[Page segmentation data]
● ● ● ●

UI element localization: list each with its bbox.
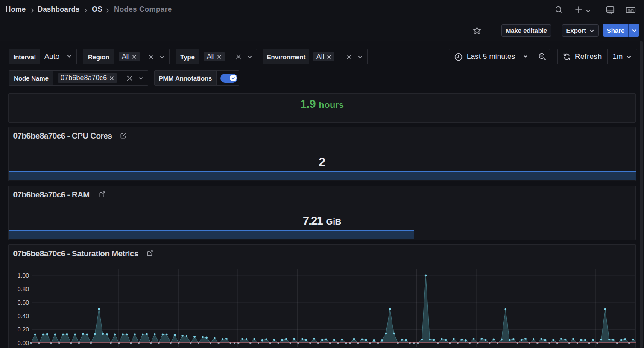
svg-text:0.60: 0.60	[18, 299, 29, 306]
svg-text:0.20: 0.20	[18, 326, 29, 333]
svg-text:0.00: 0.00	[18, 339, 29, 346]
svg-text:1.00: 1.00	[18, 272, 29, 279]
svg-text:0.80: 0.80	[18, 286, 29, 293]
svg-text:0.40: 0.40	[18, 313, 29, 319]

● ● ● ●

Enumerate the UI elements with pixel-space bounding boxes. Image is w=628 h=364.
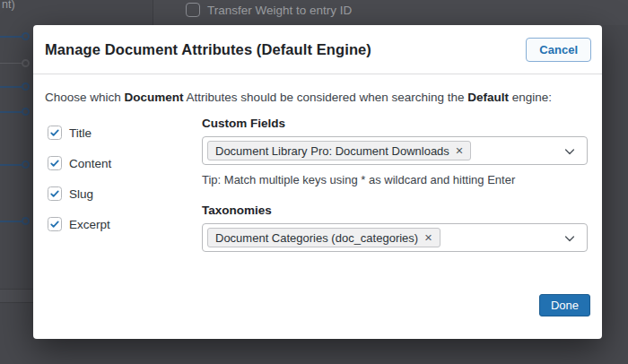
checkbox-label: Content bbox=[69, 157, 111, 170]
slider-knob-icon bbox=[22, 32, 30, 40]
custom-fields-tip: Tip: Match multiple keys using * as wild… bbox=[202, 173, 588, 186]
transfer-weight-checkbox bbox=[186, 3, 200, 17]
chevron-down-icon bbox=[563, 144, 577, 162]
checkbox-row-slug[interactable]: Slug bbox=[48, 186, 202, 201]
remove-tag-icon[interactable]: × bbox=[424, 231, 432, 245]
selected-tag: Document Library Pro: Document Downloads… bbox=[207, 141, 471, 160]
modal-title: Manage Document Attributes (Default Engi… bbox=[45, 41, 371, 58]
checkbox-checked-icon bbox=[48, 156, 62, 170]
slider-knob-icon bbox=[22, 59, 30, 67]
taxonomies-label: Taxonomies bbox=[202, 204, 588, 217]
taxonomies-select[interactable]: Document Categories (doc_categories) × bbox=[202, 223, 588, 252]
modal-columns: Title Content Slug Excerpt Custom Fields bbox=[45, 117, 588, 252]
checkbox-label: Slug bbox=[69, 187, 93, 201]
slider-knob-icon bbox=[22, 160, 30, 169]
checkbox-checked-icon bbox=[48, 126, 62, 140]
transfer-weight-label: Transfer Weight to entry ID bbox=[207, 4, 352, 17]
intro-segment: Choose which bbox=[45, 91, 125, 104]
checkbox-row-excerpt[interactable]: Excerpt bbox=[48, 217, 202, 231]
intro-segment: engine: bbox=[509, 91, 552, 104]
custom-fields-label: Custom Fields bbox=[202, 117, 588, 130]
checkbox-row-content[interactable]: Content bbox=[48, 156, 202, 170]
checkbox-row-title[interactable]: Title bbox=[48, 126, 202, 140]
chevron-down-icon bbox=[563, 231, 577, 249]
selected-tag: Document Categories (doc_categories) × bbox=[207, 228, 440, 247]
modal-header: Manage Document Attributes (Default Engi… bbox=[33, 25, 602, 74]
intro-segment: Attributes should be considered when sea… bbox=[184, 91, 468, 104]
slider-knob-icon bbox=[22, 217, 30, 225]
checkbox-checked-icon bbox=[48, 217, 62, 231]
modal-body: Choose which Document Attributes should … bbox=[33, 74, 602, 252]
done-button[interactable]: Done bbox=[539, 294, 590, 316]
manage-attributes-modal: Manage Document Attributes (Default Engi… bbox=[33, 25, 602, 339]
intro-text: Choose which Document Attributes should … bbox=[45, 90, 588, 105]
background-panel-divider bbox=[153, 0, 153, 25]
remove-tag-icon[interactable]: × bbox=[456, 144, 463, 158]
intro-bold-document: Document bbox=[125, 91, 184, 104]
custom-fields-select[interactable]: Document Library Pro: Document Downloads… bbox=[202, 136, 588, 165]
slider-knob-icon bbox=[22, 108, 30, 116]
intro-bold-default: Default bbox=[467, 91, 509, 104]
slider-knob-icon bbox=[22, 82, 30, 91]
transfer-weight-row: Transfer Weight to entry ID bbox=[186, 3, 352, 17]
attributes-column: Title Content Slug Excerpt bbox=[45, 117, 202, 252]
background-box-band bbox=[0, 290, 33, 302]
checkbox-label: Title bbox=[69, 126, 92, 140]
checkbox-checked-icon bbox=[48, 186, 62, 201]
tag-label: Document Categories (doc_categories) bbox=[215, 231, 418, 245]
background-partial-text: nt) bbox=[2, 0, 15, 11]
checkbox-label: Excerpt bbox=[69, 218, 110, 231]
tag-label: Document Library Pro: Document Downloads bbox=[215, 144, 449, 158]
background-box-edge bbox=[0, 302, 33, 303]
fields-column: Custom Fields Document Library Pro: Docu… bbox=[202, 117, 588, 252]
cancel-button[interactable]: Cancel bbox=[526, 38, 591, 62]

● ● ● ●

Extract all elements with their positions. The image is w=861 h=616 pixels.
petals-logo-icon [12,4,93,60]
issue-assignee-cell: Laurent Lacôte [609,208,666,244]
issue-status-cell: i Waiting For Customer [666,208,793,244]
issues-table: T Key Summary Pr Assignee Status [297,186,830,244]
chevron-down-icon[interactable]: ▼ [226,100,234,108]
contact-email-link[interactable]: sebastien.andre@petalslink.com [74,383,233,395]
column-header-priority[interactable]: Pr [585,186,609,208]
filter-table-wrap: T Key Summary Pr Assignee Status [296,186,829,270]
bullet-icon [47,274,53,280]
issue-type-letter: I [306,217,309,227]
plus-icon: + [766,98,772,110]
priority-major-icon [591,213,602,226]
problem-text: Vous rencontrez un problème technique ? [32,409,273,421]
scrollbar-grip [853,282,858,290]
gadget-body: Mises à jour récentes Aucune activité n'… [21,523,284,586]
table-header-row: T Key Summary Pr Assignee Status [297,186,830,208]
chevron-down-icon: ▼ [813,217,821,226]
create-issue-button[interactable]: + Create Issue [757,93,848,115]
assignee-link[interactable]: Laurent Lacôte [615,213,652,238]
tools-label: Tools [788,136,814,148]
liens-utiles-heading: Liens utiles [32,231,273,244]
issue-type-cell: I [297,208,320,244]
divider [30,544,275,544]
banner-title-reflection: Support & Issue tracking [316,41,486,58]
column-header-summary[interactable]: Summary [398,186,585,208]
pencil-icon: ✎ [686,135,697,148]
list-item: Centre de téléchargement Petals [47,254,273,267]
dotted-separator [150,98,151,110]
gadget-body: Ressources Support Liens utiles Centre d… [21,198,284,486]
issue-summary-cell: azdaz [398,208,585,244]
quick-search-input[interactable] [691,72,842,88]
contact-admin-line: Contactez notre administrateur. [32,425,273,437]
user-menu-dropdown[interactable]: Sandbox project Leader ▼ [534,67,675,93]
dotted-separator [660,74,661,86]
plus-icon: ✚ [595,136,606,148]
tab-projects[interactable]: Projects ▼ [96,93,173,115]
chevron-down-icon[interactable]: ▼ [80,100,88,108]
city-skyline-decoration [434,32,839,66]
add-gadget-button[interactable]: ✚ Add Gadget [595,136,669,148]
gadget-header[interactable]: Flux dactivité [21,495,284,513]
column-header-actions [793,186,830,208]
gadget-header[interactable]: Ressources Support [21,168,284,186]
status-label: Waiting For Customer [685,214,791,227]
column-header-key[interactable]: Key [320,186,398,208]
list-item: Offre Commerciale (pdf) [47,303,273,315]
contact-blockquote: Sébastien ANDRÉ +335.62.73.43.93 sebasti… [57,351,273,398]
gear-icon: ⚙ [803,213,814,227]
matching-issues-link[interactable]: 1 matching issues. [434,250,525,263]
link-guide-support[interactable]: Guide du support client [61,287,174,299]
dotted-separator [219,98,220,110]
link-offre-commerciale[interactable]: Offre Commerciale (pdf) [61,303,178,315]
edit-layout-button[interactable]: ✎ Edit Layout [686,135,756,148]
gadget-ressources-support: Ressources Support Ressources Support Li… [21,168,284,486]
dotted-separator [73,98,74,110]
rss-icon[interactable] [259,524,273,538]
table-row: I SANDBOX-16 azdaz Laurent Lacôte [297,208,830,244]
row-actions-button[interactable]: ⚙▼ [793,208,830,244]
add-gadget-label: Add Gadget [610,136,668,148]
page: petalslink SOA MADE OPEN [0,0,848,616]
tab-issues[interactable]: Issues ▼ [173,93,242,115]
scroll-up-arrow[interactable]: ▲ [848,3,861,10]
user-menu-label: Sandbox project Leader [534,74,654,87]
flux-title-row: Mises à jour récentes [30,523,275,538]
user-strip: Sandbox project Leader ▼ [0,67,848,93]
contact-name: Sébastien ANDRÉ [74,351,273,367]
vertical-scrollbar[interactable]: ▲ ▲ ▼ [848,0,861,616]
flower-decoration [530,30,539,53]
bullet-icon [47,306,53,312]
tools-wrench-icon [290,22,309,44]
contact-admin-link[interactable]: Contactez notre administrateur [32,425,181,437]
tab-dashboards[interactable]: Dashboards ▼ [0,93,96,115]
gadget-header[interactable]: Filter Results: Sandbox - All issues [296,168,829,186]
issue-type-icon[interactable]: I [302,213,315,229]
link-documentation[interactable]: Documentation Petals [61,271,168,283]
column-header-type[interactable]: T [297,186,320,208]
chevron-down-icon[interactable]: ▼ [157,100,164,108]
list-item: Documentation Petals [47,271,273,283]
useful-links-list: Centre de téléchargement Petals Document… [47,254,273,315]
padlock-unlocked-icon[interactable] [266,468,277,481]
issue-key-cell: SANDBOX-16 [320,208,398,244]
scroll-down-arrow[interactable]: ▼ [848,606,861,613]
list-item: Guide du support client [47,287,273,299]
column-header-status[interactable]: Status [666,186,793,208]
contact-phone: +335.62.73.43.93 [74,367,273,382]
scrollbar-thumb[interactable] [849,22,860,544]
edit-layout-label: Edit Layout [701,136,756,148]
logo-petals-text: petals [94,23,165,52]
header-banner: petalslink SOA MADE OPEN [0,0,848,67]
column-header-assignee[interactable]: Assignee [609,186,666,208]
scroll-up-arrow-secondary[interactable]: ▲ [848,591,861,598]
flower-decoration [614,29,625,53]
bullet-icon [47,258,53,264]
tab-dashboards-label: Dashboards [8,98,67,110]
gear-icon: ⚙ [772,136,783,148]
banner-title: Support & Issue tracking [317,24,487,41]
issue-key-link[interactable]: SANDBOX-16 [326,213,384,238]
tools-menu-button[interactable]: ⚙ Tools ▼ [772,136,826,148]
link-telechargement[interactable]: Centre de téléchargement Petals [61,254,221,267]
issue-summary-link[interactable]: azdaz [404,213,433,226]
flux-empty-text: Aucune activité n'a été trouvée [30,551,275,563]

● ● ● ●

## Task statement
Look for the string "Waiting" in the records, and copy every line where it is found.

## Your response
issue-status-cell: i Waiting For Customer [666,208,793,244]
status-label: Waiting For Customer [685,214,791,227]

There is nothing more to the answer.